■ Work to be completed
In the material below, write out each line word for word and omit the pictures.

Data supplied below:

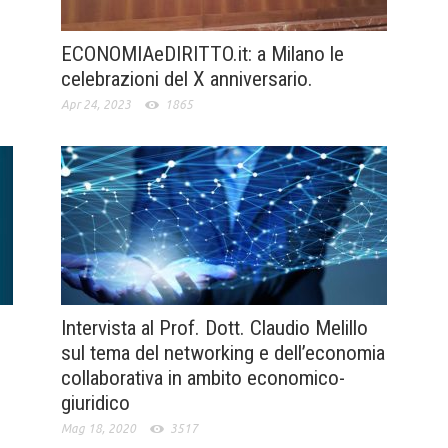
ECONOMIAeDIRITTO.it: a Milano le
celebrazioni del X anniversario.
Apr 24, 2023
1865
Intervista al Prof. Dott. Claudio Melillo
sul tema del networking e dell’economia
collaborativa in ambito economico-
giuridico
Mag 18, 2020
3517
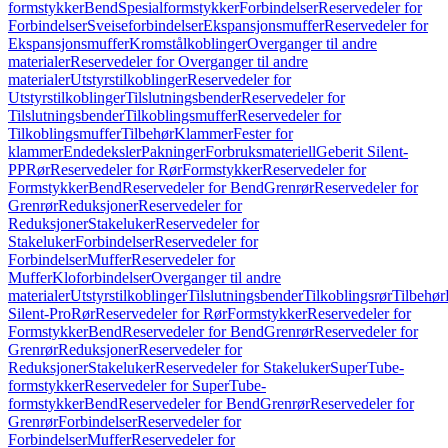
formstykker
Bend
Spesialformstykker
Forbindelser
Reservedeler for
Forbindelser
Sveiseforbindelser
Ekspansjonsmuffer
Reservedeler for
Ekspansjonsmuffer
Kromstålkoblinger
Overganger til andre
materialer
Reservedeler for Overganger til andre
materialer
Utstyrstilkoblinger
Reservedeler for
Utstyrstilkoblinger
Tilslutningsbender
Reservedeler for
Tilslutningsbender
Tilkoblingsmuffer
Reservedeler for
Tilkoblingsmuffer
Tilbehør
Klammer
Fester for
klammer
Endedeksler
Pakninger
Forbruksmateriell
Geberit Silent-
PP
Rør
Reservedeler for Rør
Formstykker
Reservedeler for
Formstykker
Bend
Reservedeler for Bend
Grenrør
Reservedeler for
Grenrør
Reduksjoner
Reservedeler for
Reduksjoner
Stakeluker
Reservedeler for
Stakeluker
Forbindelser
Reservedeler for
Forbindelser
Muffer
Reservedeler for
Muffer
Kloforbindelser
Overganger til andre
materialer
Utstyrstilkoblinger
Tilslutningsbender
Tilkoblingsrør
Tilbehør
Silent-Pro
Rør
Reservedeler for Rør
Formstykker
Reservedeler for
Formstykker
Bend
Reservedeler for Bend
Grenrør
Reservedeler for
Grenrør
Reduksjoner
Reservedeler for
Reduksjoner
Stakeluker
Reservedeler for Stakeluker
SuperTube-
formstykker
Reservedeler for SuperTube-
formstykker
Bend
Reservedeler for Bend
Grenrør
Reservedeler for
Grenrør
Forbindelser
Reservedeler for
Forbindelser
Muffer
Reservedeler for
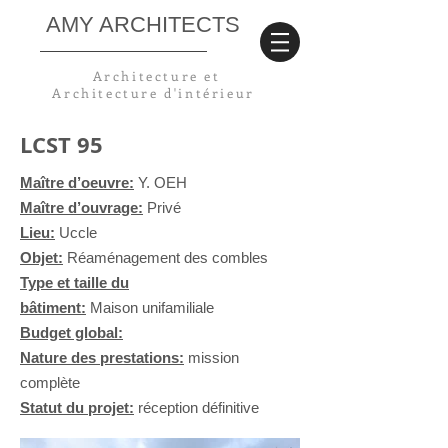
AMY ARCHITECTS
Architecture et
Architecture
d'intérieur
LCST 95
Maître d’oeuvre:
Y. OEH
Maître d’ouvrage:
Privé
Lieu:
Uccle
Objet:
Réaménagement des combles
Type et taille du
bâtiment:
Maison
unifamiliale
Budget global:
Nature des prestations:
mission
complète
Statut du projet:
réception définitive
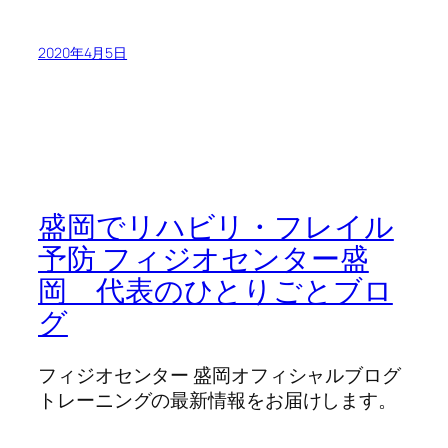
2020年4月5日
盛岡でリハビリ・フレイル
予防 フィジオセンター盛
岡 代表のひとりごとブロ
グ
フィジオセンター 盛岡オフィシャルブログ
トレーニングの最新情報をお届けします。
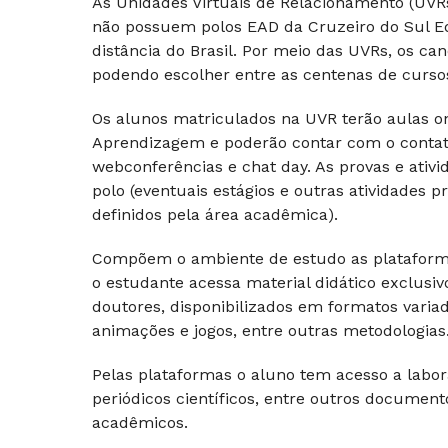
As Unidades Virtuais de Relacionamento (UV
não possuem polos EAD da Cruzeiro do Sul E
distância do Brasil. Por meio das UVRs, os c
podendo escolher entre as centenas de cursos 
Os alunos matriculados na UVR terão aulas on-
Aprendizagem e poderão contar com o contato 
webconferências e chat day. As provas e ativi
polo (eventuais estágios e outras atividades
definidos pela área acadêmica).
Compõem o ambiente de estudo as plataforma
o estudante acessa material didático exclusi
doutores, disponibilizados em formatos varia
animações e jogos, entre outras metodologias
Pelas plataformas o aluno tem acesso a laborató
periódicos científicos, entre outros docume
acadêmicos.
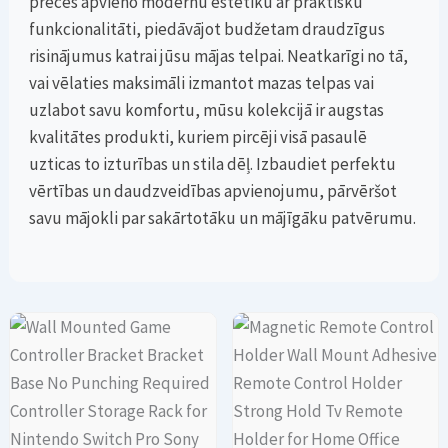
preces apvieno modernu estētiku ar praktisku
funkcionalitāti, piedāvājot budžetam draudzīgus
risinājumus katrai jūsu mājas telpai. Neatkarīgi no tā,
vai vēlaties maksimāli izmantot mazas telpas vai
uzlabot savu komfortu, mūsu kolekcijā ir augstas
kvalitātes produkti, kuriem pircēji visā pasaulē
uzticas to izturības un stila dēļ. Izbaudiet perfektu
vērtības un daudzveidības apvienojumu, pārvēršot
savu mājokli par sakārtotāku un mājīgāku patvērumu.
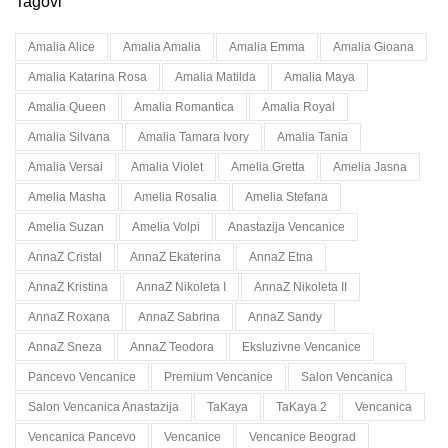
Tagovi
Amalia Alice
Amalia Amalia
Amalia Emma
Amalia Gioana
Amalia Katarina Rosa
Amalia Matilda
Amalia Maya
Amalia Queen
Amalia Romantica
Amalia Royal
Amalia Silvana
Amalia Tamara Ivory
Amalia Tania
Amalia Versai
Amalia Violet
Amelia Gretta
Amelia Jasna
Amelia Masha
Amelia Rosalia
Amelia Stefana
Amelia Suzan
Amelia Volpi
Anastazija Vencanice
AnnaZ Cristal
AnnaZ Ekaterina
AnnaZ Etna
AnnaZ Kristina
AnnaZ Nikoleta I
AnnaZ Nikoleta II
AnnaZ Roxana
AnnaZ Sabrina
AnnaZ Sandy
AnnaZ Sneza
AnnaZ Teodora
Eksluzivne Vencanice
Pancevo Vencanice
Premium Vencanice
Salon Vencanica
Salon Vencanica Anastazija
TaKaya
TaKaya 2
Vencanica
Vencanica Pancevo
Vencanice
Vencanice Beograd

End of Data supplied.

■ Written response
ECONOMIAeDIRITTO.it: a Milano le
celebrazioni del X anniversario.
Apr 24, 2023
1865
Intervista al Prof. Dott. Claudio Melillo
sul tema del networking e dell’economia
collaborativa in ambito economico-
giuridico
Mag 18, 2020
3517
formstykker
Bend
Spesialformstykker
Forbindelser
Reservedeler for
Forbindelser
Sveiseforbindelser
Ekspansjonsmuffer
Reservedeler for
Ekspansjonsmuffer
Kromstålkoblinger
Overganger til andre
materialer
Reservedeler for Overganger til andre
materialer
Utstyrstilkoblinger
Reservedeler for
Utstyrstilkoblinger
Tilslutningsbender
Reservedeler for
Tilslutningsbender
Tilkoblingsmuffer
Reservedeler for
Tilkoblingsmuffer
Tilbehør
Klammer
Fester for
klammer
Endedeksler
Pakninger
Forbruksmateriell
Geberit Silent-
PP
Rør
Reservedeler for Rør
Formstykker
Reservedeler for
Formstykker
Bend
Reservedeler for Bend
Grenrør
Reservedeler for
Grenrør
Reduksjoner
Reservedeler for
Reduksjoner
Stakeluker
Reservedeler for
Stakeluker
Forbindelser
Reservedeler for
Forbindelser
Muffer
Reservedeler for
Muffer
Kloforbindelser
Overganger til andre
materialer
Utstyrstilkoblinger
Tilslutningsbender
Tilkoblingsrør
Tilbehør
Silent-Pro
Rør
Reservedeler for Rør
Formstykker
Reservedeler for
Formstykker
Bend
Reservedeler for Bend
Grenrør
Reservedeler for
Grenrør
Reduksjoner
Reservedeler for
Reduksjoner
Stakeluker
Reservedeler for Stakeluker
SuperTube-
formstykker
Reservedeler for SuperTube-
formstykker
Bend
Reservedeler for Bend
Grenrør
Reservedeler for
Grenrør
Forbindelser
Reservedeler for
Forbindelser
Muffer
Reservedeler for
AMY ARCHITECTS
Architecture et
Architecture
d'intérieur
LCST 95
Maître d’oeuvre:
Y. OEH
Maître d’ouvrage:
Privé
Lieu:
Uccle
Objet:
Réaménagement des combles
Type et taille du
bâtiment:
Maison
unifamiliale
Budget global:
Nature des prestations:
mission
complète
Statut du projet:
réception définitive
2020年4月5日
盛岡でリハビリ・フレイル
予防 フィジオセンター盛
岡 代表のひとりごとブロ
グ
フィジオセンター 盛岡オフィシャルブログ
トレーニングの最新情報をお届けします。
As Unidades Virtuais de Relacionamento (UV
não possuem polos EAD da Cruzeiro do Sul E
distância do Brasil. Por meio das UVRs, os c
podendo escolher entre as centenas de cursos 
Os alunos matriculados na UVR terão aulas on-
Aprendizagem e poderão contar com o contato 
webconferências e chat day. As provas e ativi
polo (eventuais estágios e outras atividades
definidos pela área acadêmica).
Compõem o ambiente de estudo as plataforma
o estudante acessa material didático exclusi
doutores, disponibilizados em formatos varia
animações e jogos, entre outras metodologias
Pelas plataformas o aluno tem acesso a laborató
periódicos científicos, entre outros docume
acadêmicos.
preces apvieno modernu estētiku ar praktisku
funkcionalitāti, piedāvājot budžetam draudzīgus
risinājumus katrai jūsu mājas telpai. Neatkarīgi no tā,
vai vēlaties maksimāli izmantot mazas telpas vai
uzlabot savu komfortu, mūsu kolekcijā ir augstas
kvalitātes produkti, kuriem pircēji visā pasaulē
uzticas to izturības un stila dēļ. Izbaudiet perfektu
vērtības un daudzveidības apvienojumu, pārvēršot
savu mājokli par sakārtotāku un mājīgāku patvērumu.
Tagovi
Amalia Alice
Amalia Amalia
Amalia Emma
Amalia Gioana
Amalia Katarina Rosa
Amalia Matilda
Amalia Maya
Amalia Queen
Amalia Romantica
Amalia Royal
Amalia Silvana
Amalia Tamara Ivory
Amalia Tania
Amalia Versai
Amalia Violet
Amelia Gretta
Amelia Jasna
Amelia Masha
Amelia Rosalia
Amelia Stefana
Amelia Suzan
Amelia Volpi
Anastazija Vencanice
AnnaZ Cristal
AnnaZ Ekaterina
AnnaZ Etna
AnnaZ Kristina
AnnaZ Nikoleta I
AnnaZ Nikoleta II
AnnaZ Roxana
AnnaZ Sabrina
AnnaZ Sandy
AnnaZ Sneza
AnnaZ Teodora
Eksluzivne Vencanice
Pancevo Vencanice
Premium Vencanice
Salon Vencanica
Salon Vencanica Anastazija
TaKaya
TaKaya 2
Vencanica
Vencanica Pancevo
Vencanice
Vencanice Beograd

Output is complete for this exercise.